I do index an unstructured log file , where i want to extract email_id in that.
Since, email ids are present in different location of the log entry , Splunk's field extraction method doesn't help me.
Is there any trick to resolve this ?
Hi splunker12er,
based on the few log events, try something like this:
your base search | rex "(\'((\d{1,3}\.){3}\d{1,3})\'\,\s\')((?<sessionID>[\w\d]+)\'|(?<email>[\w\d\.\-]+\@[\w\d\.]+))" | table sessionID, email
this is based on the fact that either the session ID or an email will follow after the IP address.
cheers, MuS
I hate to keep asking for more information, but I'm just not sure which is the session id and the e-mail id.
Even if I knew, its hard based on such a small log sample to tell things like what is the range of lengths? Typically you can do \w+
but one way to minimize false positives is to limit the range (e.g. \w{59}
if always a set length of 59 or \w{48,58}
if a range from 48 to 58
If you clarify what you want, I'd be glad to attempt to write a regex, but it might take a couple of iterations since I'm not real familiar with your data.
Above is the log sample (Case: Password failed) , similarly another case for correct password.
Since, email_id present within the parenthesis in a log entry , as like the session_id also , regex always match both , that's the problem in my case. Either matches both or none.
2014-10-02 11:28:40,545 root : INFO [110] request failed - method 'login_password' - method raised a controlled fault ()
2014-10-02 11:28:40,541 root : INFO [110] request established - method 'login_password' - parameters '('10.250.200.142', 'LCshfkjsdhfsFds34Fsdfjsdlkl324K3OOybXKJOwh0ApFz5y03N02gRgW2'', '12345678')'
2014-10-02 11:28:35,106 root : INFO [109] request established - method 'moreauthentication' - parameters '('10.250.200.142', 'LCshfkjsdhfsFds34Fsdfjsdlkl324K3OOybXKJOwh0ApFz5y03N02gRgW2')'
2014-10-02 11:28:35,092 root : INFO [108] request established - method 'login_email' - parameters '('10.250.200.142', 'jason.jp@gmail.com')'
You can find datamining regex examples for email extraction on various places on the internet. www.regular-rexpressions.info has some possibilities.
However it's rare that the pure data mining approach makes sense in Splunk, where you can contextualize your regexes to the data fairly readily and avoid all the messy false possitives.

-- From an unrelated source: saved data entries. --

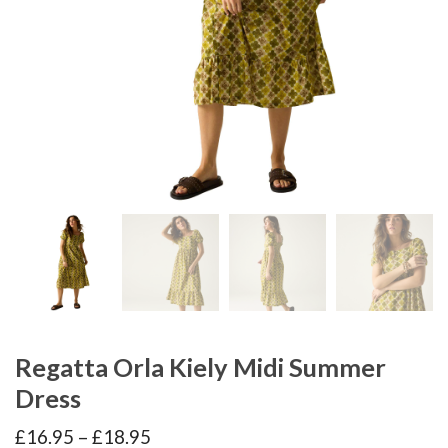
Regatta Orla Kiely Midi Summer
Dress
Price
£
16.95
–
£
18.95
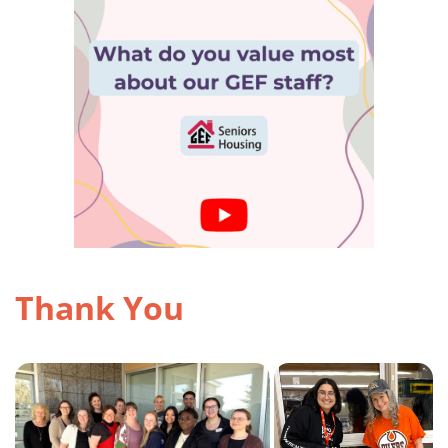
Thank You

In order to provide better guidance, as others have said, you really want to show the nature of the data.
Must. Have. Sample. Log. Data. gasp hackhack cough
How familiar are you with regular expressions? There are cases where they are not powerful enough, but without seeing logs messages its impossible to be able to tell if they could be dialed in enough. Is this a general product or something specific to your company?
The other question is even if there are some false positives, can you get it so that its good enough? I support a very diverse Splunk installation so we try to get 80% solved and then we move on to the next issue. Its not perfect, it requires we spend more effort when we need to exhaustively rule things out, but 80% generates a whole lot of value.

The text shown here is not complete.